• [Directions for this task]
Repeat the stretch of entries below from the line with "Intercontinental Sub 20, se" through the line with "luego de igualar". Include both ends and add nothing.
━━━━━ Extracted information
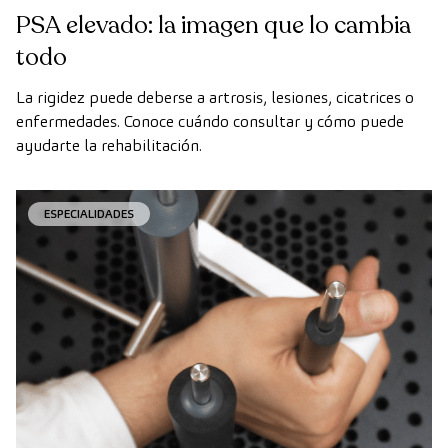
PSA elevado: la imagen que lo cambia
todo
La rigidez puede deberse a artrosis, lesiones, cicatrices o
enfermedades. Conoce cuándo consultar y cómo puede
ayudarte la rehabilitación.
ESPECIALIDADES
━━━━━━━━━━
━━━━━ Extracted information
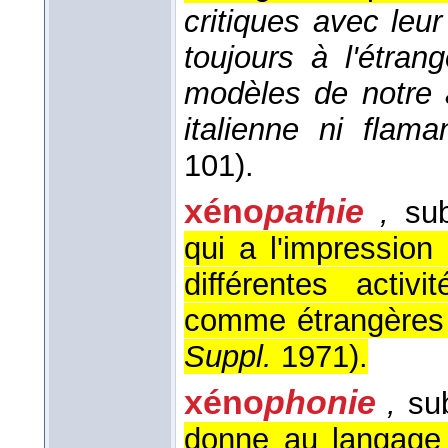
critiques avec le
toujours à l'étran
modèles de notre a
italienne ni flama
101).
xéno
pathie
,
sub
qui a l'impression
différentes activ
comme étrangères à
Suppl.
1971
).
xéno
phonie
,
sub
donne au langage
━━━━━━━━━━
━━━━━ Extracted information
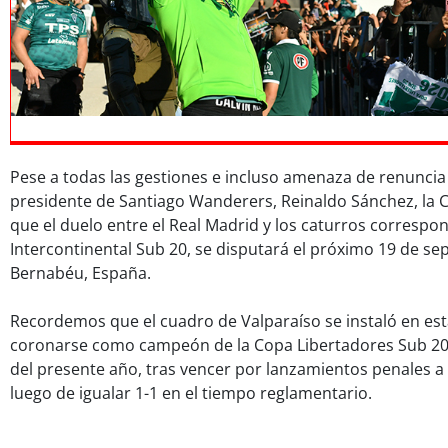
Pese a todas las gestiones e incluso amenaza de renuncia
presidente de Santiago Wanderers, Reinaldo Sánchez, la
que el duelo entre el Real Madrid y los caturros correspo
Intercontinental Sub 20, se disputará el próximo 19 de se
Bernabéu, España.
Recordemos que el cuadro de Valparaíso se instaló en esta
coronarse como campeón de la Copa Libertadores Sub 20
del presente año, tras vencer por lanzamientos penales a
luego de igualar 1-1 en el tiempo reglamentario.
━━━━━━━━━━
• [Result for this exercise]
Intercontinental Sub 20, se disputará el próximo 19 de se
Bernabéu, España.
Recordemos que el cuadro de Valparaíso se instaló en esta
coronarse como campeón de la Copa Libertadores Sub 20
del presente año, tras vencer por lanzamientos penales a
luego de igualar 1-1 en el tiempo reglamentario.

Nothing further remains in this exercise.